*** Input for this task ***
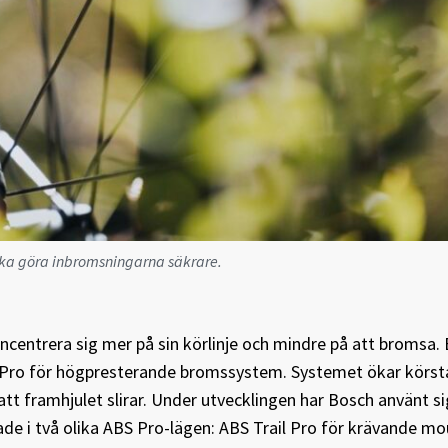
ska göra inbromsningarna säkrare.
ncentrera sig mer på sin körlinje och mindre på att bromsa.
 Pro för högpresterande bromssystem. Systemet ökar körsta
tt framhjulet slirar. Under utvecklingen har Bosch använt si
ade i två olika ABS Pro-lägen: ABS Trail Pro för krävande mo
*** End of Input for this task ***
**Exercise instructions**
Output the entries above exactly. Do not include the pictures.

**Solution to the problem**
ska göra inbromsningarna säkrare.
ncentrera sig mer på sin körlinje och mindre på att bromsa.
 Pro för högpresterande bromssystem. Systemet ökar körsta
tt framhjulet slirar. Under utvecklingen har Bosch använt si
ade i två olika ABS Pro-lägen: ABS Trail Pro för krävande mo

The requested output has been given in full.